W środę 15 grudnia do UM Mysłowice wkroczyły służby w celu zabezpieczeniu dokumentów dotyczących wywozów nielegalnych odpadów z Brzezinki. O podejrzeniach wobec jednego z podwykonawców poinformował Wojewódzką Inspekcję Ochrony Środowiska prezydent Mysłowic, Dariusz Wójtowicz.
Problem z 8 tys. ton nielegalnych odpadów, często toksycznych, w dzielnicy Brzezinka w Mysłowicach trwał od kilku lat. W końcu w kwietniu 2021 roku UM Mysłowice podpisało umowę na wywóz odpadów z konsorcjum spółek Hydrogeotechnika i GEOCOMA. Koszt całkowity przedsięwzięcia wyniósł 94 miliony złotych. Większość środków pochodziła z dofinansowania NFOŚ i pożyczki. Do listopada wywieziono prawie wszystkie odpady.
W listopadzie Wyborcza opisała, że trwa śledztwo Prokuratury Rejonowej w sprawie, w której badane jest, czy doszło do oszustwa na szkodę miasta i czy firmy miały techniczne i logistyczne możliwości przeprowadzenia utylizacji odpadów.
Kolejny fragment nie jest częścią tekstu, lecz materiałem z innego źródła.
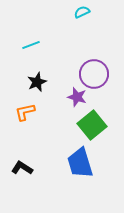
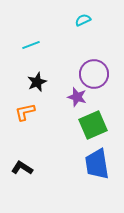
cyan semicircle: moved 1 px right, 8 px down
green square: moved 1 px right; rotated 16 degrees clockwise
blue trapezoid: moved 17 px right, 1 px down; rotated 8 degrees clockwise
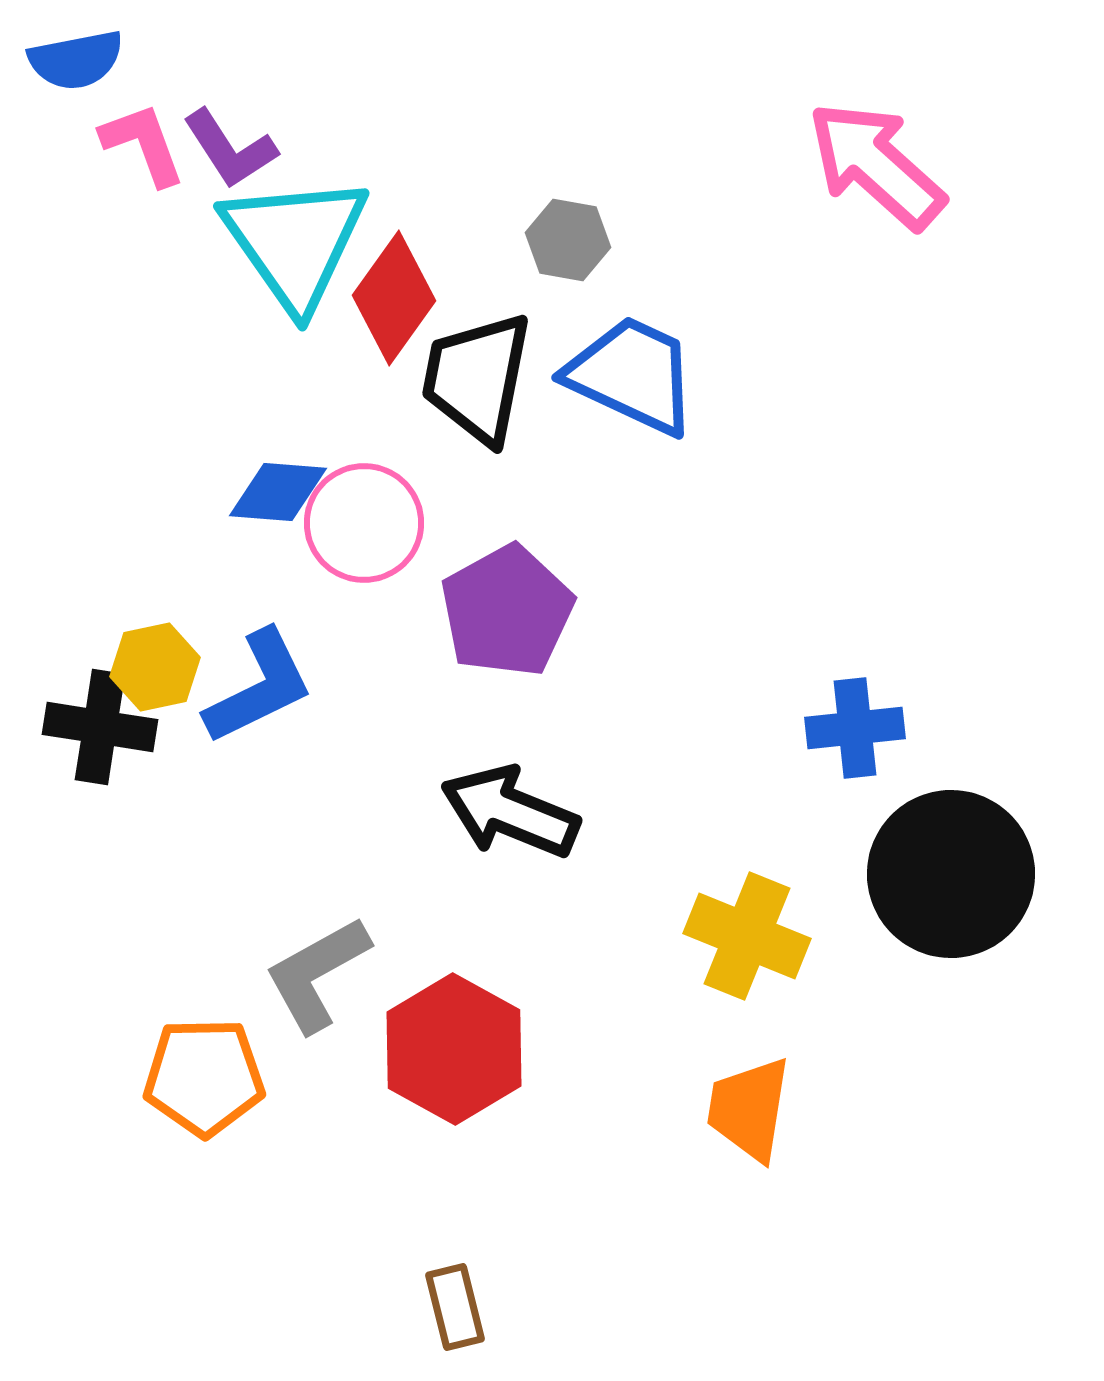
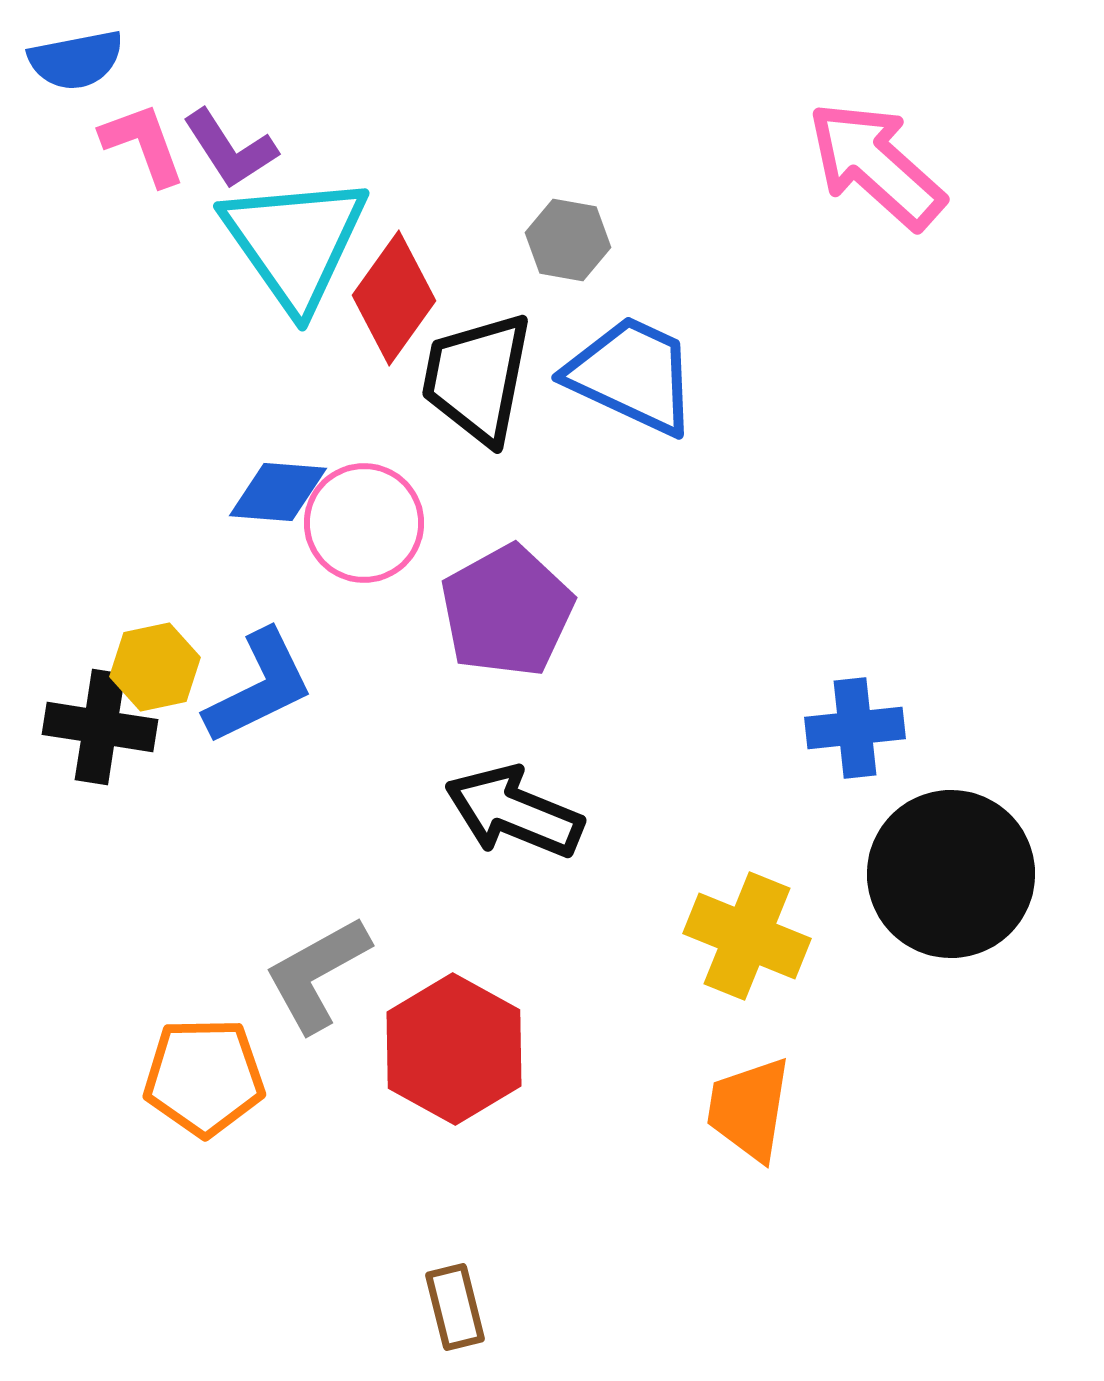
black arrow: moved 4 px right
O swoich podejrzeniach wobec jednego z podwykonawców poinformował Wojewódzką Inspekcję Ochrony Środowiska sam prezydent Mysłowic Dariusz Wójtowicz. W środę 15 grudnia służby wkroczyły do budynku magistratu. Miały zabezpieczyć dokumenty i nośniki danych.
W Urzędzie Miasta Mysłowice trwa kontrola Prokuratury Regionalnej w Katowicach dotycząca przywozu i wywozu odpadów niebezpiecznych z dzielnicy Brzezinka. Postępowanie zostało zainicjowane zawiadomieniem Zastępcy Wojewódzkiego Inspektora Ochrony Środowiska w Katowicach. Aktualnie zachodzi konieczność zabezpieczenia jako dowodu do sprawy dokumentacji dotyczącej realizacji przedsięwzięcia związanego z unieszkodliwieniem odpadów niebezpiecznych, nielegalnie zgromadzonych w Mysłowicach przy ul. Brzezińskiej 50. Postępowanie Prokuratury ma na celu zbadanie okoliczności rzutujących na działanie sprawców, polegających na wprowadzeniu urzędników Urzędu Miasta w Mysłowicach, czy też Prezydenta Miasta Mysłowice w błąd - informuje UM Mysłowice.
Sprawę skomentował również prezydent Mysłowic,. To on miał zgłosił wątpliwości dot. działalności jednego z podwykonawców. Wójtowicz poinformował, że "prowadzone czynności to pokłosie działań mafii śmieciowej, która porzuciła odpady niebezpieczne w Mysłowicach w 2018 roku w dzielnicy Brzezinka".